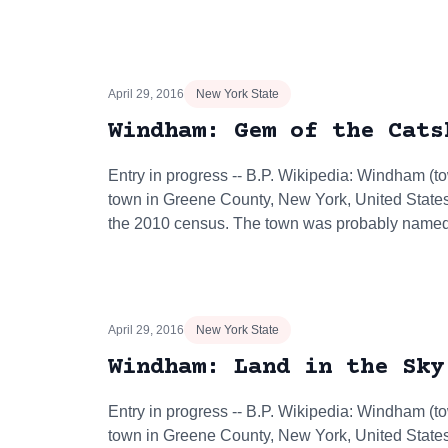
April 29, 2016
New York State
Windham: Gem of the Cats
Entry in progress -- B.P. Wikipedia: Windham (
town in Greene County, New York, United States
the 2010 census. The town was probably nam
April 29, 2016
New York State
Windham: Land in the Sky
Entry in progress -- B.P. Wikipedia: Windham (
town in Greene County, New York, United States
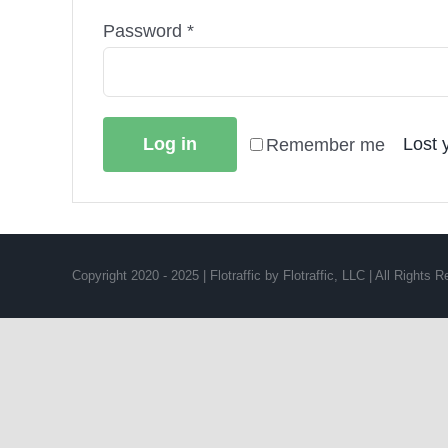
Required
Password
*
Log in
Lost 
Remember me
Copyright 2020 - 2025 | Flotraffic by Flotraffic, LLC | All Rights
□ □ □ □
What you should do: Make an exact printout of the listing above, omitting the images.

Result of the exercise:
April 29, 2016
New York State
Windham: Gem of the Cats
Entry in progress -- B.P. Wikipedia: Windham (
town in Greene County, New York, United States
the 2010 census. The town was probably nam
April 29, 2016
New York State
Windham: Land in the Sky
Entry in progress -- B.P. Wikipedia: Windham (
town in Greene County, New York, United States
Required
Password
*
Log in
Lost 
Remember me
Copyright 2020 - 2025 | Flotraffic by Flotraffic, LLC | All Rights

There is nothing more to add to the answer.